Action: If you invested in some lemons, make lemonade by getting an immediate tax benefit from your capital losses. If you have capital losses in excess if the $3,000 per year limit, realize gains to eliminate the capital loss carryforward.

If you have realized capital gains and have unrealized capital losses, take the capital losses to the extent of capital gains that will be taxed at a 20% or higher rate.

3) Employees should review benefit elections before year-end.

Because of the sweeping effect of the pension law changes enacted in 2001, it is unlikely that the full benefit of these changes will be reflected in changes to retirement plans until 2003, especially if changes to the compensation structures of companies will be an integral part of the change. However, there are some changes that require immediate attention. For 2002 there will be no percentage of income limitation on elective wage deferrals, and employee contributions can be boosted significantly.

Action: Review 401(k) wage deferral opportunities.

Determine what happens if elected deferrals exceed the amount that is deductible. (Is the excess contribution refunded or kept in the plan as an after tax contribution?) Determine the contribution that is expected to be tax deductible.

4) Do cash flow planning for 2002 to accommodate new savings options.

We seem to be in a period when the ability of individuals to generate tax deductions is more limited by cash flow considerations than by limitations under the Internal Revenue Code. Individuals with the ability to fund these tax-deductible contributions will benefit greatly. Those who canʼt will pay the nationʼs income taxes. Action: Prepare cash flow calculations for 2002 if you are uncertain as to whether you will be able to fund deductible contributions. You can then make informed choices to either reduce consumption expenditures or incur debt to finance the retirement savings contributions.

(Our tax projection models feature calculations of cash flow after taxes, living expenses, and investments. These have been updated to reflect these new retirement savings options, and provide a quick assessment of the adequacy of your cash flow.)

5) Loans from qualified retirement plans can now be made to sole proprietors, partners, and S corporation shareholders.

Previously, loans from qualified retirement plans and IRA were considered to be prohibited transactions subject to a 15% excise tax. The only way an owner could access money in these plans was by taking a taxable distribution. This discouraged business owners from adopting qualified retirement plans because the money was essentially locked up in the plan until retirement age was attained.

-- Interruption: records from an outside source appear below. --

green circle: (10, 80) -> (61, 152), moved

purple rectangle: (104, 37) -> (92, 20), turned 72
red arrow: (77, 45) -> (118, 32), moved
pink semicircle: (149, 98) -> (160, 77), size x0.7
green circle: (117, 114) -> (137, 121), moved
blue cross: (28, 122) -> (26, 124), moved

The 2001 tax act allows the business owners noted above to borrow money from qualified retirement plans on the same basis as other employees. The maximum available loan is the lesser of $50,000 or 1⁄2 of the participantʼs vested benefits. If the loan proceeds are not used to purchase a principal residence, the loan must repaid over a 5-year period with level amortization of the loan balance, and payments must be made at least quarterly. (This change does not apply to IRAʼs or SEPʼs, and is effective starting in 2002.)

Action: Business owners should consider amending plan documents to allow for participant loans.

Business owners who might need access to funds before retirement should consider using Profit Sharing plans instead of SEPʼs.

6) Taxpayers who are required to make IRA distributions need to decide whether to use the new rules for 2001.

The IRS issued a new set of distribution rules during 2001, and taxpayers have the option this year of using these rules for determining minimum required distributions or using the old rules that had been in effect since 1987. Generally, a smaller distribution is allowed under the new rules if the designated beneficiary of the IRA owner was above age 60 at the time distributions commenced.

Action: Taxpayers who are required to make required IRA distributions should prepare distribution schedules reflecting the new regulations.

Before the 2001 distribution is made, the minimum distribution under the new rules should be compared to what was required under the old 1987 regulations.